En cas de fusion d’entreprises, le nouvel employeur se trouve dans l'obligation juridique de poursuivre l'exécution du régime de retraite supplémentaire ou de prévoyance dans des conditions similaires à celles pratiquées par la société absorbée tant que le régime applicable dans l’entreprise absorbée n’est pas remplacé.

Dans ce cadre, des régimes distincts de retraite supplémentaire et de prévoyance peuvent donc subsister, dans l'entreprise issue de la fusion jusqu'à ce que le dernier salarié concerné cesse d'en bénéficier.

Le maintien d'un régime de retraite supplémentaire ou de prévoyance, pour un groupe fermé de salariés issus de l’entreprise absorbée, est ainsi autorisé sans que cela ne remette en cause son caractère collectif.

En revanche, les salariés de l'entreprise absorbante ne sont nullement concernés par ce régime et conservent des conditions propres de financement.

Dans cette situation, le mode de mise en place du régime subsistant détermine les conditions de poursuite au sein de la nouvelle entité issue de la fusion :

  • Le régime est mis en place par accord collectif : l'exonération est maintenue pour les salariés absorbés jusqu’à l'accord de substitution et, en tout de cause, pendant la seule période de survie de l'accord mis en cause (15 mois : 12 mois de survie légale + 3 mois de préavis - ou délai conventionnel plus favorable).
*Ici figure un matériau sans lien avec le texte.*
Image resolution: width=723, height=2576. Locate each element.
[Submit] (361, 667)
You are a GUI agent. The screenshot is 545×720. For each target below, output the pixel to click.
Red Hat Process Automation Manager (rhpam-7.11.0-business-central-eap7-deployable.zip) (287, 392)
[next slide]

Au delà de cette période, à défaut de nouvel accord, il y a maintien du régime existant avant la fusion jusqu'à ce que le dernier salarié concerné cesse d'en bénéficier mais le financement patronal du régime n'est plus exclu.
  • Le régime a été mis en place par une décision unilatérale de l'employeur ou par un référendum : le dispositif peut continuer de s'appliquer, sans limitation de durée, aux seuls salariés transférés (sauf dénonciation ou entrée en vigueur d’un accord collectif) sans porter atteinte à son caractère collectif.
  • L’entreprise absorbée devient un établissement distinct de l'entreprise absorbante : il est possible de reconduire le régime par un accord d'établissement.